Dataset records
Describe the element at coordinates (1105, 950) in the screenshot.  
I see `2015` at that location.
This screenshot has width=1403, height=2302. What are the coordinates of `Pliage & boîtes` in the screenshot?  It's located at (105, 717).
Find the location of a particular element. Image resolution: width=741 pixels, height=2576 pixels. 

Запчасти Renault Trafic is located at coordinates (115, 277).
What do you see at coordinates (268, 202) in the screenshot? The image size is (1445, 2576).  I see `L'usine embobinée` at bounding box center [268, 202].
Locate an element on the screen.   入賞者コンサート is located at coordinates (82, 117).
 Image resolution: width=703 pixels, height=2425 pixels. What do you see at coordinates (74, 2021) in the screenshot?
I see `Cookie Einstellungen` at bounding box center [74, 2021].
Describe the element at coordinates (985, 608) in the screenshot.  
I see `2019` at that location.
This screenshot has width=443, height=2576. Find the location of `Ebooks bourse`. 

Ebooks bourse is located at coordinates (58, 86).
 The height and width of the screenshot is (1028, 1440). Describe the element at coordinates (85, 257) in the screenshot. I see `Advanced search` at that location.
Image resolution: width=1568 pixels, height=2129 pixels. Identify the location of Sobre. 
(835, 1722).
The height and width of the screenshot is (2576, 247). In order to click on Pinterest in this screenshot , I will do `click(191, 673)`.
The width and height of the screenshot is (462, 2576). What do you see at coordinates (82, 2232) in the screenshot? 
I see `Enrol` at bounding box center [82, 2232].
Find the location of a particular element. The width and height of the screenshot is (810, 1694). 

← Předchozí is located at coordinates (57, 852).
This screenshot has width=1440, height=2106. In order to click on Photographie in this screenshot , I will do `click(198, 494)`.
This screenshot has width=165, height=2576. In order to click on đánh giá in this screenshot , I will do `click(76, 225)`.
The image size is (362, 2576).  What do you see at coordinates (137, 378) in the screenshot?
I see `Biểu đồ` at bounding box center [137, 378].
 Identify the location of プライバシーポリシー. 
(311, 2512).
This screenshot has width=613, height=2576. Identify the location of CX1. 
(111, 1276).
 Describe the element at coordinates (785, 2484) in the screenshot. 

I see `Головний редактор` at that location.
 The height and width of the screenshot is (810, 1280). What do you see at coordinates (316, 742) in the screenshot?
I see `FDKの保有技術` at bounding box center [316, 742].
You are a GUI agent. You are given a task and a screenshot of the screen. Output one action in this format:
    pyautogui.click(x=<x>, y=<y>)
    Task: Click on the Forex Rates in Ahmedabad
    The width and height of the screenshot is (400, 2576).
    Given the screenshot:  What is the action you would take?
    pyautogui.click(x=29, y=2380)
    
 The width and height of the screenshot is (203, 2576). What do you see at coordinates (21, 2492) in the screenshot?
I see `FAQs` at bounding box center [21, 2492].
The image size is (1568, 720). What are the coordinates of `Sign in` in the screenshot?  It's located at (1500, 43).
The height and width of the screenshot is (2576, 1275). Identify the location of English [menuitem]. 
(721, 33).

*Task goal*
Find the word "order" in the entries above and gather every line that holds it.

*Worked solution*
The height and width of the screenshot is (2576, 247). In order to click on Pinterest in this screenshot , I will do `click(191, 673)`.
This screenshot has width=1440, height=2106. In order to click on Photographie in this screenshot , I will do `click(198, 494)`.
This screenshot has width=165, height=2576. In order to click on đánh giá in this screenshot , I will do `click(76, 225)`.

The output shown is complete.